▶ Exercise description:
Give back the lines of the entries below exactly as written, from the first line to the line holding "крупномасштабных или промышленных", both included, with the pictures omitted.

+++ Available data

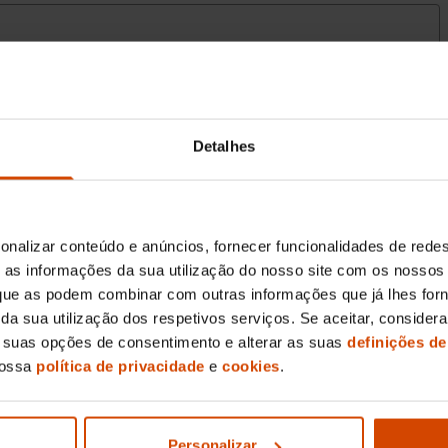
Detalhes
onalizar conteúdo e anúncios, fornecer funcionalidades de redes
as informações da sua utilização do nosso site com os nossos 
, que as podem combinar com outras informações que já lhes for
ir da sua utilização dos respetivos serviços. Se aceitar, consid
s suas opções de consentimento e alterar as suas
definições de
nossa
política de privacidade
e
cookies
.
Personalizar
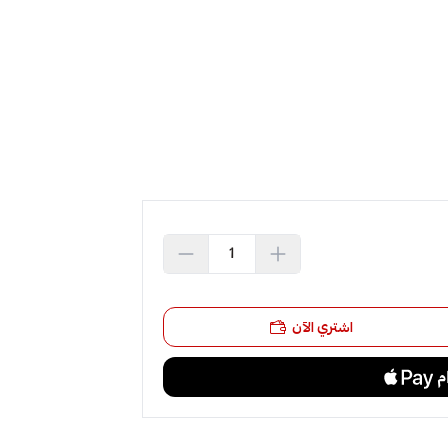
اشتري الآن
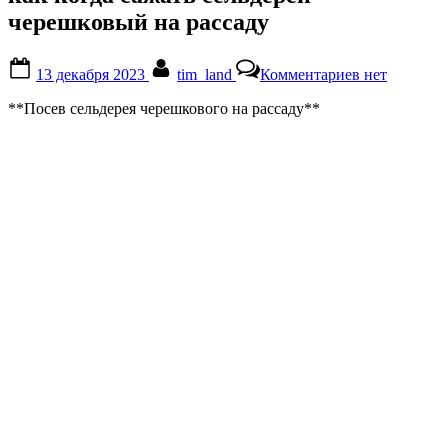
черешковый на рассаду
Posted
By
к
13 декабря 2023
tim_land
Комментариев
нет
on
записи
как
**Посев сельдерея черешкового на рассаду**
когда
сажать
сельдерей
черешковый
на
рассаду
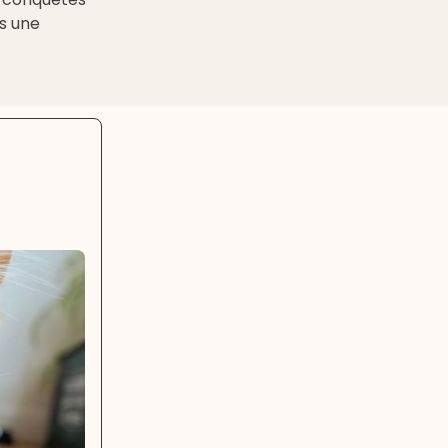
ps une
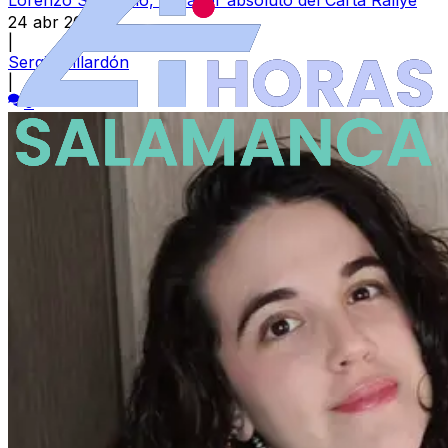
24 abr 2026
|
Sergio Villardón
|
0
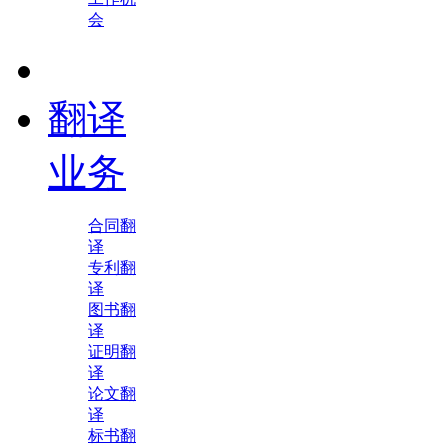
会
翻译
业务
合同翻
译
专利翻
译
图书翻
译
证明翻
译
论文翻
译
标书翻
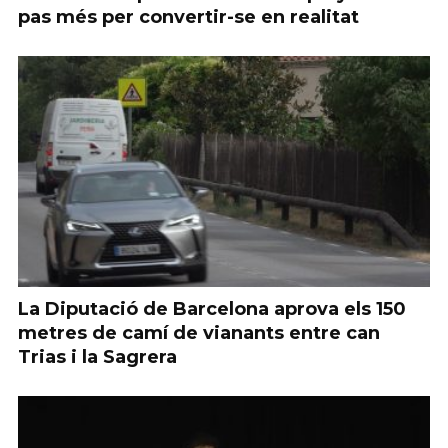
pas més per convertir-se en realitat
La Diputació de Barcelona aprova els 150
metres de camí de vianants entre can
Trias i la Sagrera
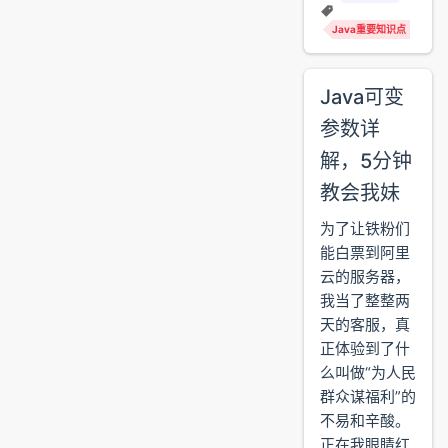
Java重要知识点
Java可变
参数详
解，5分钟
教会我妹
为了让铁粉们
能白票到阿里
云的服务器，
我当了整整两
天的客服，真
正体验到了什
么叫做“为人民
群众谋福利”的
不易和辛酸。
正在我眼睛红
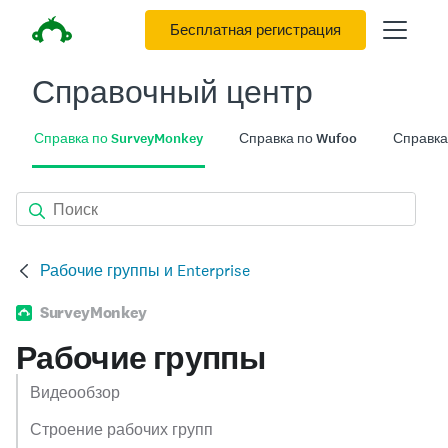
Бесплатная регистрация
Справочный центр
Справка по SurveyMonkey
Справка по Wufoo
Справка
Рабочие группы и Enterprise
SurveyMonkey
Рабочие группы
Видеообзор
Строение рабочих групп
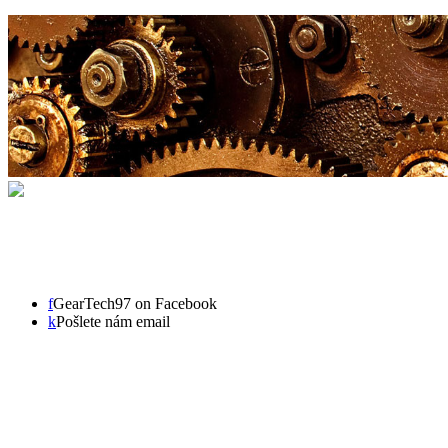
f
GearTech97 on Facebook
k
Pošlete nám email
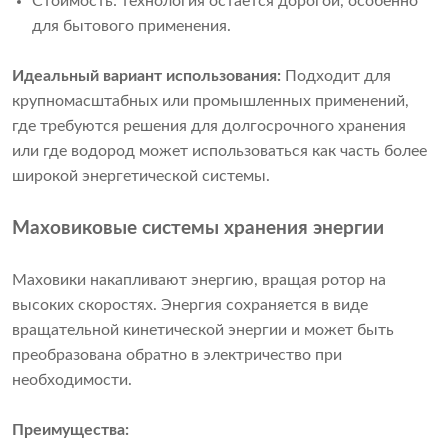
Стоимость: технология остается дорогой, особенно
для бытового применения.
Идеальный вариант использования:
Подходит для
крупномасштабных или промышленных применений,
где требуются решения для долгосрочного хранения
или где водород может использоваться как часть более
широкой энергетической системы.
Маховиковые системы хранения энергии
Маховики накапливают энергию, вращая ротор на
высоких скоростях. Энергия сохраняется в виде
вращательной кинетической энергии и может быть
преобразована обратно в электричество при
необходимости.
Преимущества:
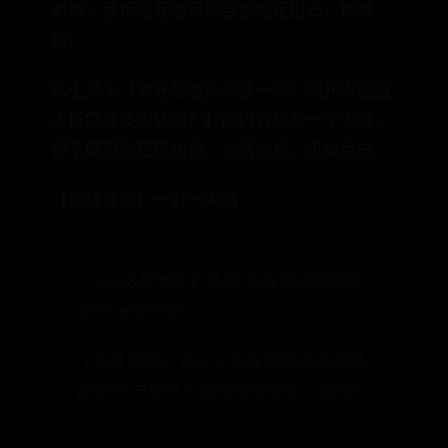
对待，我相信我也可以自信地走出去，期待
着。
以上关于【激光祛痘多少钱一次？激光去痘痘
大概需要多少钱呢？】的内容只是一个大概，
想了解更多整形知识、价格信息，可以点击
【在线咨询】一对一沟通
← 2018俄罗斯世界杯 普京借决赛契机
展开“足球外交”
《追爱家族》为什么说肖楠齐天佑离婚
是必然,肖楠齐天佑结局还会在一起吗?
→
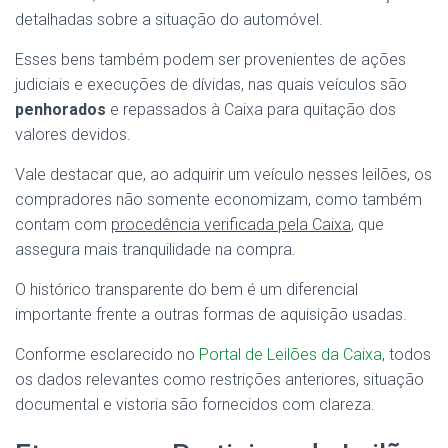
detalhadas sobre a situação do automóvel.
Esses bens também podem ser provenientes de ações
judiciais e execuções de dívidas, nas quais veículos são
penhorados
e repassados à Caixa para quitação dos
valores devidos.
Vale destacar que, ao adquirir um veículo nesses leilões, os
compradores não somente economizam, como também
contam com
procedência verificada pela Caixa
, que
assegura mais tranquilidade na compra.
O histórico transparente do bem é um diferencial
importante frente a outras formas de aquisição usadas.
Conforme esclarecido no
Portal de Leilões da Caixa
, todos
os dados relevantes como restrições anteriores, situação
documental e vistoria são fornecidos com clareza.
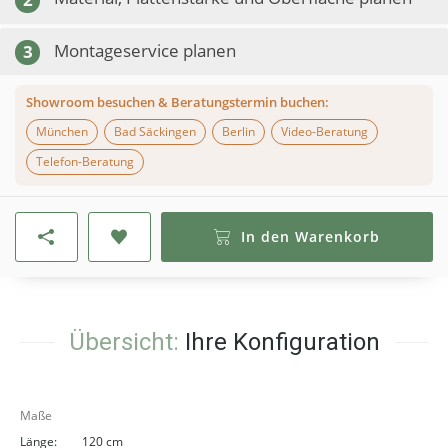
Montageservice planen
3
Showroom besuchen & Beratungstermin buchen:
München
Bad Säckingen
Berlin
Video-Beratung
Telefon-Beratung
In den Warenkorb
Übersicht:
Ihre Konfiguration
Maße
Länge:
120 cm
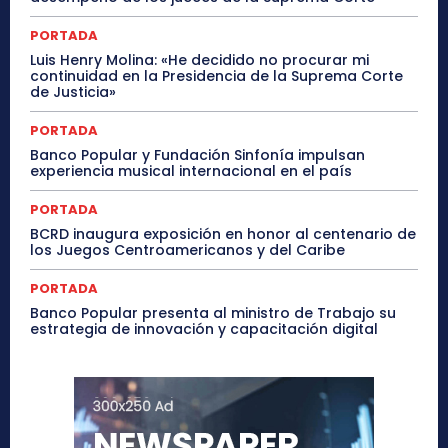
PORTADA
Luis Henry Molina: «He decidido no procurar mi
continuidad en la Presidencia de la Suprema Corte
de Justicia»
PORTADA
Banco Popular y Fundación Sinfonía impulsan
experiencia musical internacional en el país
PORTADA
BCRD inaugura exposición en honor al centenario de
los Juegos Centroamericanos y del Caribe
PORTADA
Banco Popular presenta al ministro de Trabajo su
estrategia de innovación y capacitación digital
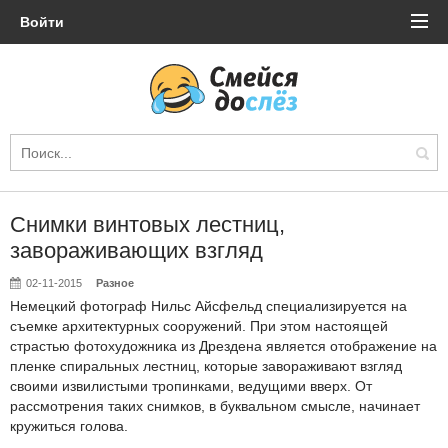
Войти
Снимки винтовых лестниц,
завораживающих взгляд
02-11-2015
Разное
Немецкий фотограф Нильс Айсфельд специализируется на
съемке архитектурных сооружений. При этом настоящей
страстью фотохудожника из Дрездена является отображение на
пленке спиральных лестниц, которые завораживают взгляд
своими извилистыми тропинками, ведущими вверх. От
рассмотрения таких снимков, в буквальном смысле, начинает
кружиться голова.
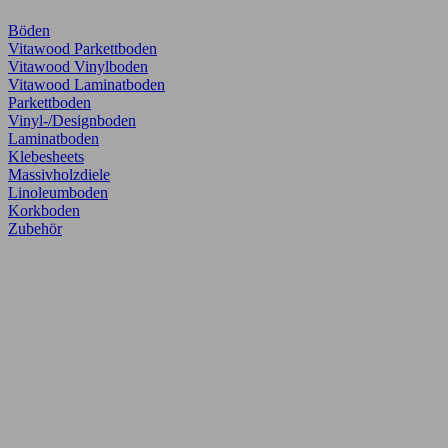
Böden
Vitawood Parkettboden
Vitawood Vinylboden
Vitawood Laminatboden
Parkettboden
Vinyl-/Designboden
Laminatboden
Klebesheets
Massivholzdiele
Linoleumboden
Korkboden
Zubehör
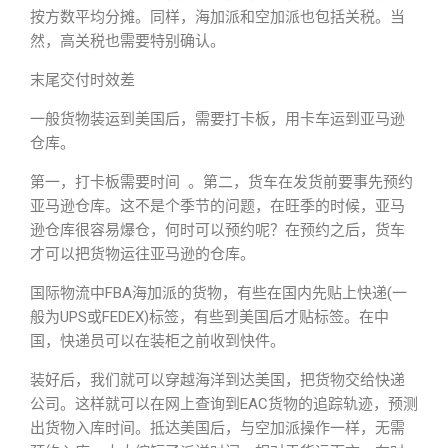
按方数平均分摊。同样，海加派和空加派也包括关税。当
然，高关税也需要特别确认。
末尾交付时效差
一般货物装运到美国后，需要打卡板，用卡车运到亚马逊
仓库。
第一，打卡板需要时间 。第二，货车在发货前要事先预约
亚马逊仓库。这不是个季节的问题，在旺季的时候，亚马
逊仓库很容易爆仓，何时可以预约呢？在预约之后，货车
才可以把货物运往亚马逊的仓库。
国际物流中FBA海加派的货物，有些在国内先贴上快递(一
般为UPS或FEDEX)标签，有些到美国后才贴标签。在中
国，快递员可以在装柜之前收到快件。
装好后，我们就可以穿越海洋到达美国，把货物交给快递
公司。这样就可以在网上查询到EAC货物的追踪轨迹，预测
出货物入库时间。抵达美国后，与空加派操作一样，无需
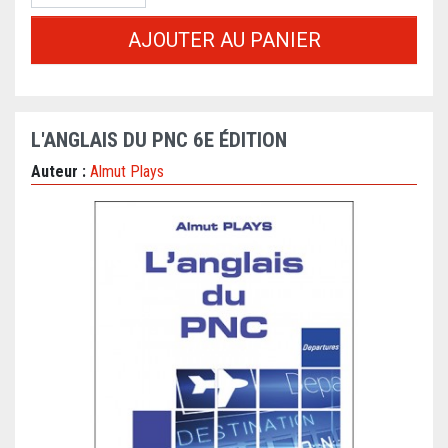
AJOUTER AU PANIER
L'ANGLAIS DU PNC 6E ÉDITION
Auteur :
Almut Plays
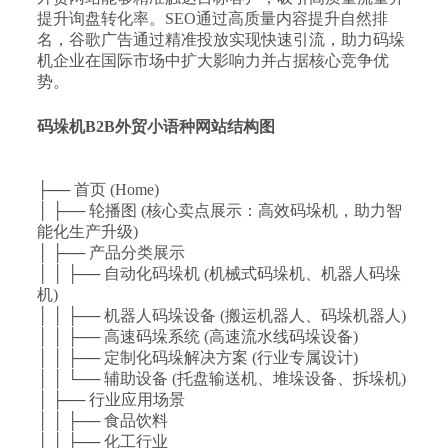
提升询盘转化率。SEO通过高质量内容提升自然排
名，谷歌广告通过精准投放实现快速引流，助力码垛
机企业在国际市场中扩大影响力并占据核心竞争优
势。
码垛机B2B外贸小语种网站结构图
├── 首页 (Home)
│ ├── 轮播图 (核心卖点展示：高效码垛机，助力智
能化生产升级)
│ ├── 产品分类展示
│ │ ├── 自动化码垛机 (机械式码垛机、机器人码垛
机)
│ │ ├── 机器人码垛设备 (搬运机器人、码垛机器人)
│ │ ├── 高速码垛系统 (高速流水线码垛设备)
│ │ ├── 定制化码垛解决方案 (行业专属设计)
│ │ └── 辅助设备 (托盘输送机、堆垛设备、拆垛机)
│ ├── 行业应用场景
│ │ ├── 食品饮料
│ │ ├── 化工行业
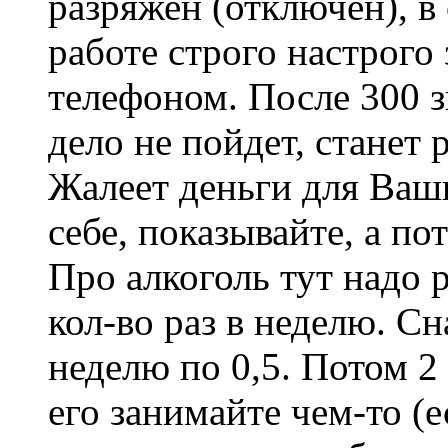
разряжен (отключен), в
работе строго настрого
телефоном. После 300 з
дело не пойдет, станет
Жалеет деньги для Ваш
себе, показывайте, а п
Про алкоголь тут надо р
кол-во раз в неделю. Сн
неделю по 0,5. Потом 2 
его занимайте чем-то (ес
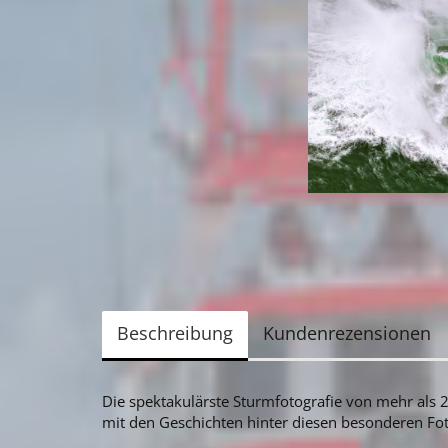
Beschreibung
Kundenrezensionen
Die spektakulärste Sturmfotografie von mehr als 
mit den Geschichten hinter diesen besonderen Fot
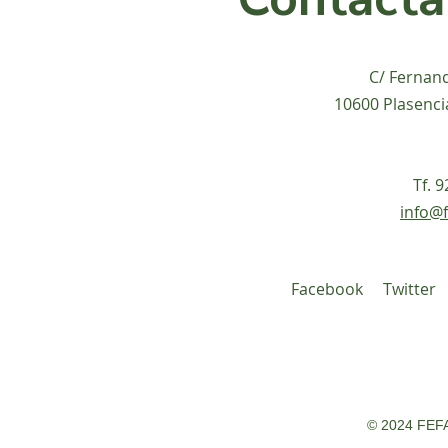
C/ Fernan
10600 Plasenci
Tf. 
info@f
Facebook
Twitter
© 2024 FEFA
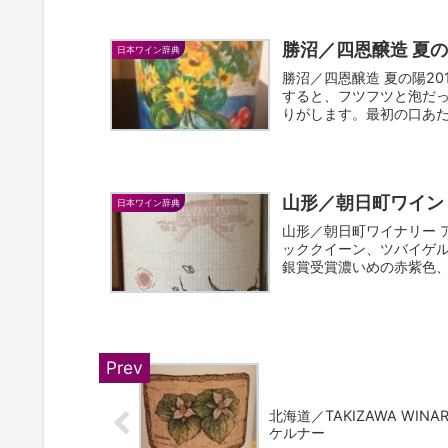
勝沼／四恩醸造 夏の陽
日本ワイン辞典
勝沼／四恩醸造 夏の陽20
すると、フツフツと泡だ
りがします。最初の口あた
山形／朝日町ワイン
日本ワイン辞典
山形／朝日町ワイナリー 
ッククイーン、ツバイゲルトレーベ
銀賞受賞濃いめの赤紫色、
北海道／TAKIZAWA WINA
ケルナー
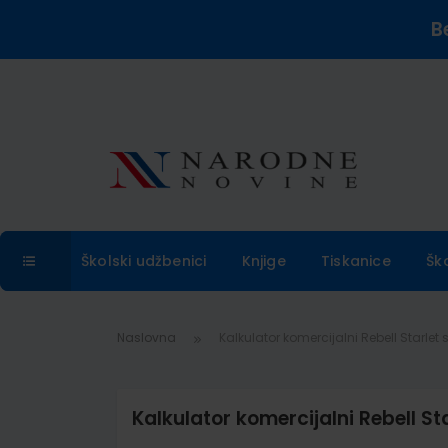
B
Školski udžbenici
Knjige
Tiskanice
Šk
Naslovna
Kalkulator komercijalni Rebell Starlet
Kalkulator komercijalni Rebell S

++++++

▶ Response to the exercise:
Detalhes
onalizar conteúdo e anúncios, fornecer funcionalidades de redes
as informações da sua utilização do nosso site com os nossos 
, que as podem combinar com outras informações que já lhes for
ir da sua utilização dos respetivos serviços. Se aceitar, consid
s suas opções de consentimento e alterar as suas
definições de
nossa
política de privacidade
e
cookies
.
Personalizar
اشتري الآن
черешковый на рассаду
Posted
By
к
13 декабря 2023
tim_land
Комментариев
нет
on
записи
как
**Посев сельдерея черешкового на рассаду**
когда
сажать
сельдерей
черешковый
на
рассаду
ps une
24 abr 2026
|
Sergio Villardón
|
0
会
翻译
业务
合同翻
译
专利翻
译
图书翻
译
证明翻
译
论文翻
译
标书翻
pas més per convertir-se en realitat
La Diputació de Barcelona aprova els 150
metres de camí de vianants entre can
Trias i la Sagrera
Java重要知识点
Java可变
参数详
解，5分钟
教会我妹
为了让铁粉们
能白票到阿里
云的服务器，
我当了整整两
天的客服，真
正体验到了什
么叫做“为人民
群众谋福利”的
不易和辛酸。
正在我眼睛红
Бесплатная регистрация
Справочный центр
Справка по SurveyMonkey
Справка по Wufoo
Справка
Рабочие группы и Enterprise
SurveyMonkey
Рабочие группы
Видеообзор
Строение рабочих групп
f
GearTech97 on Facebook
k
Pošlete nám email
Стоимость: технология остается дорогой, особенно
для бытового применения.
Идеальный вариант использования:
Подходит для
крупномасштабных или промышленных применений,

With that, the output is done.